Segment Start: The records

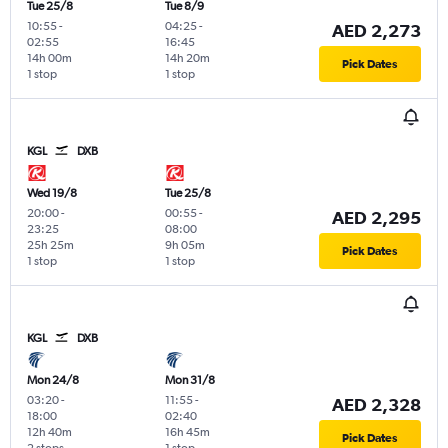
Tue 25/8
Tue 8/9
10:55
-
04:25
-
AED 2,273
02:55
16:45
14h 00m
14h 20m
Pick Dates
1 stop
1 stop
KGL
DXB
Wed 19/8
Tue 25/8
20:00
-
00:55
-
AED 2,295
23:25
08:00
25h 25m
9h 05m
Pick Dates
1 stop
1 stop
KGL
DXB
Mon 24/8
Mon 31/8
03:20
-
11:55
-
AED 2,328
18:00
02:40
12h 40m
16h 45m
Pick Dates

Segment End: The records

■ **Work required**
Could you print the listing above word for word, without its pictures?

■ **Written solution**
Tue 25/8
Tue 8/9
10:55
-
04:25
-
AED 2,273
02:55
16:45
14h 00m
14h 20m
Pick Dates
1 stop
1 stop
KGL
DXB
Wed 19/8
Tue 25/8
20:00
-
00:55
-
AED 2,295
23:25
08:00
25h 25m
9h 05m
Pick Dates
1 stop
1 stop
KGL
DXB
Mon 24/8
Mon 31/8
03:20
-
11:55
-
AED 2,328
18:00
02:40
12h 40m
16h 45m
Pick Dates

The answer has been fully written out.